Bishop’s framework is limited to the form of “participatory” art, the types of practices that involve audience members in the creation or realization of some type of product or event. As such, she sees only a narrow scope for such art – for her it is a fundamentally anti-capitalist form striving to empower the people (its “subjects of participation”), disperse authorship, and restore the social bond. Hinted in her writing is the idea that participatory art is somehow a nostalgic recasting of the lost ideal of Communism. She is clearly unimpressed by this, and searches for a “critical art” amongst what she sees as nostalgic and moralistic practices.

I feel that Bishop accurately points out some tenets that guide some forms of social practice, but she fails to grasp the larger reasoning behind these explorations. For a different and more encompassing theory of social practice, I turn to Belgian political philosopher Chantal Mouffe and her seminal article Art and Democracy: Art as an Agonistic Intervention in Public Space in the 2008 issue of Art as a Public Issue No. 14.

Mouffe begins by answering the hidden question, “Why the social arena as a site for artistic interventions?” Quoting Andre Gorz: “When self-exploitation acquires a central role in the process of valorization, the production of subjectivity becomes a terrain of the central conflict…Social relations that elude the grasp of value, competitive individualism and market exchange make the latter appear by contrast in their political dimension, as extensions of the power of capital. A front of total resistance to this power is made possible. It necessarily overflows the terrain of production of knowledge towards new practices of living, consuming and collective appropriation of common spaces and everyday culture.”

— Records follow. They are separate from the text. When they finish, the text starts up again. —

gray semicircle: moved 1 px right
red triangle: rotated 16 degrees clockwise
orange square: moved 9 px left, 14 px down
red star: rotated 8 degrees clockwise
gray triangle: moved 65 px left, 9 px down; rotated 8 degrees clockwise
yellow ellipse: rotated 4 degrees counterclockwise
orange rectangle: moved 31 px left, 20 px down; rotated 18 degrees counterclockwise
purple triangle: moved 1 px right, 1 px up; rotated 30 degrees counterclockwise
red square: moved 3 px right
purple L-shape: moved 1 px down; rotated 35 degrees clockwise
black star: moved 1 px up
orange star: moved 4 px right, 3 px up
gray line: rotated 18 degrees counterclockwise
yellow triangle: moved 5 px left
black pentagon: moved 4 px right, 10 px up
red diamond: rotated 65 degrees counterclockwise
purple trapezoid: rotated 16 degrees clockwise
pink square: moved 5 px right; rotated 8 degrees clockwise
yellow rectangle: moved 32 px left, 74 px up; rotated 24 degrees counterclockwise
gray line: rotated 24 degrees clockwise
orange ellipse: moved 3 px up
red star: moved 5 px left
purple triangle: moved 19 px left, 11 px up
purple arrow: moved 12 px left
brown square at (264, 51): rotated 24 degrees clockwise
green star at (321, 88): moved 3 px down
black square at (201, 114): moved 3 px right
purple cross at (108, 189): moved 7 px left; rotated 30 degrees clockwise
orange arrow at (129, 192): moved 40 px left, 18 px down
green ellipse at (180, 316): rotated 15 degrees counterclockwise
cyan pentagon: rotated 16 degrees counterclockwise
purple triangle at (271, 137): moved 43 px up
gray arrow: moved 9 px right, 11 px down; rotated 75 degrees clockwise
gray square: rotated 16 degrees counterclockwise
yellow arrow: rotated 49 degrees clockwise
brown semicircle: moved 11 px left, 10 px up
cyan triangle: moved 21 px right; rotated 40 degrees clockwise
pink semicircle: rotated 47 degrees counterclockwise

Clearly, like Bishop, Mouffe also sees these interventions in social spaces as an opposition to the dominant capitalist system and its exploitative symptoms. She explains: “What is needed to widen the field of artistic intervention, by intervening directly in a multiplicity of social spaces in order to oppose the programme of total social mobilization of capitalism. The objective should be to undermine the imaginary environment necessary for its reproduction. As Brian Holmes puts it: ‘Art can offer a chance for society to collectively reflect on the imaginary figures it depends upon for its very consistency, its self-understanding.’”

Mouffe casts this kind of “agonistic” practice (which does not promote an oppositional agenda to the dominant system, but rather an acknowledgment of the limits of any form of rational consensus) as playing an activist role in “the struggle against capitalist domination.” Though her distinctly Marxist viewpoint colors her framework for the role of art interventions in social arenas, the idea that these practices play an important part in the critical questioning of societal systems that self-perpetuate based on exclusion is exactly how I like to think about rigorous social artistic practices. They are forms of much-needed critique, played out in the social spaces of everyday life. They are not solely about “restoring the social bond,” or proposing “non-hierarchal organizing,” but rather about exposing flawed societal systems by experimenting with modes of interactions and social critique…whatever those may be.

Project Row Houses in Houston's 3rd Ward, started by artist Rick Lowe

Project Row Houses in Houston's 3rd Ward, started by artist Rick Lowe

We need only think about the current healthcare debate, in which moralistic anger and irrational fear enters into what should be a rational policy debate. Hopelessness that a rational consensus will ever be achieved has certainly permeated my consciousness, and I am tempted to agree with Mouffe, that such consensus is never possible in a democracy, despite what Enlightenment thinkers have taught us. But this is where I believe social practice has a role. Not in solutions, but in experimenting with process, in pointing out systematic symptoms of post-criticality and hierarchy and exploitation, and how these conditions create an imaginary environment that reproduces such broken systems ad infinitum.